Some of the more common uses of "almost all" are
- On a co-countable set.
- On a conull set (with respect to some measure), i.e. the measure theoretic version.
- On a dense set, i.e. the topological version.
- On a comeager set (with respect to some topology), i.e. the finer topological version (for nice enough spaces).
Some of these play well with others, some are stronger than others, and which one is more useful depends on the problem at hand.
For example, being null and being meager don't play nice with each other, as you can write $\mathbb{R}=N\cup M$, with $N$ null, $M$ meager and $N\cup M=\emptyset$. So, being small in one sense tells you absolutely nothing about being small in another set.
On a similar note to what you state, you can argue that every number is irrational because the complement is countable (while $\mathbb{R}$ is not). The same works to show that almost every number is transcendental. Incidentally, this is the easiest proof of the existence of transcendental numbers, and is again an example of "to construct an object with the property X, we shows that the set of objects without property X is 'small', and that the entire space is not 'small'". The same thing is done when trying to show that $L^1$ functions have Lebesgue points, you actually show that almost every point (with respect to Lebesgue measure) is a Lebesgue point.

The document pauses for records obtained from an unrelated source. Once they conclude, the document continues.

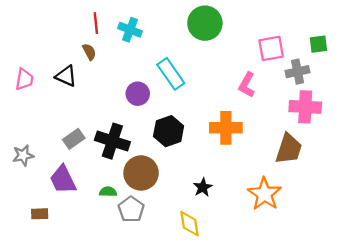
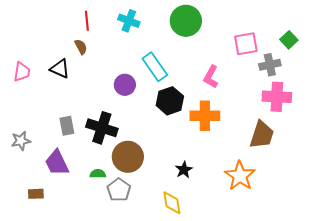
cyan cross: (130, 30) -> (129, 21), moved
green square: (318, 44) -> (289, 40), turned -36
pink L-shape: (247, 85) -> (211, 77), moved
black hexagon: (169, 131) -> (170, 101), moved
gray rectangle: (74, 139) -> (67, 126), turned -66

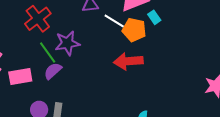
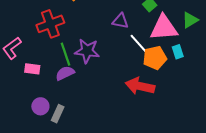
red cross: (38, 19) -> (50, 24), moved
orange pentagon: (134, 30) -> (155, 58), turned 30
pink rectangle: (20, 76) -> (32, 69), size x0.7

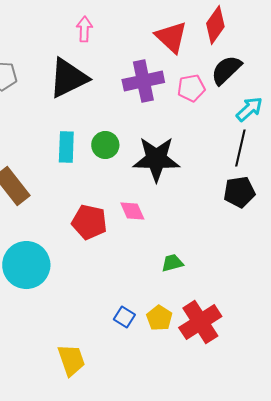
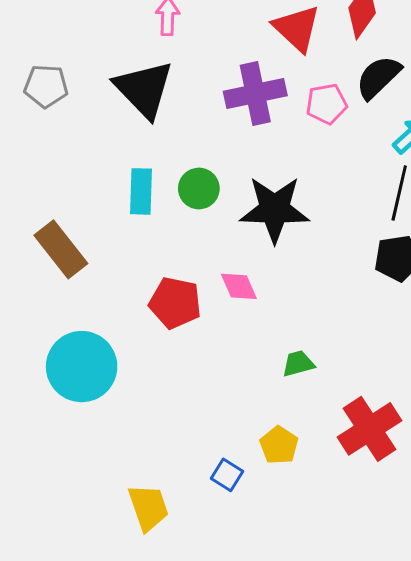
black triangle: (68, 78) -> (144, 89), turned -48
blue square: (124, 317) -> (227, 475), moved
red cross: (200, 322) -> (369, 429), moved

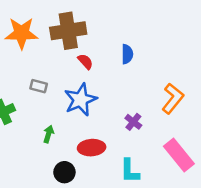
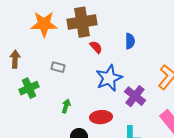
blue star: (80, 100) -> (109, 78), moved
purple cross: (133, 122) -> (135, 96), size x1.5

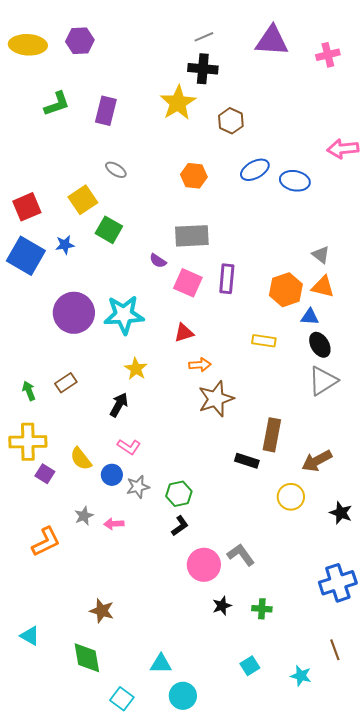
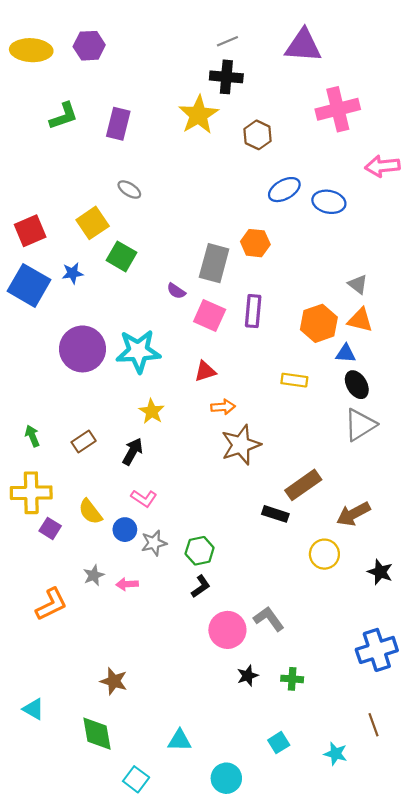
pink cross: (328, 55) -> (338, 109), moved, size x1.6
orange hexagon: (194, 176) -> (255, 243), moved
gray rectangle: (192, 236) -> (214, 263), turned -72
brown rectangle: (66, 383) -> (84, 441), moved
brown rectangle: (272, 435) -> (303, 485), turned 44
cyan circle: (183, 696) -> (226, 778), moved

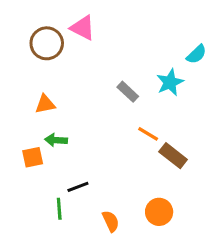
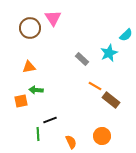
pink triangle: (83, 28) -> (53, 18), turned 30

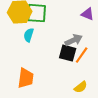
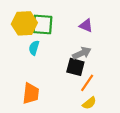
purple triangle: (88, 14) -> (86, 26), moved
orange line: (82, 55) -> (87, 83), moved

In the case of non-differentiable functions, they form a comeager set, which is stronger than mere density (for nice enough spaces). For example, the intersection of two comeager sets is comeager, which is patently false for dense sets.
To reiterate, the notion of "size" which you want to use with will depend on what you're trying to do. If you're working in set theory, for example, club sets fill the purpose of largeness.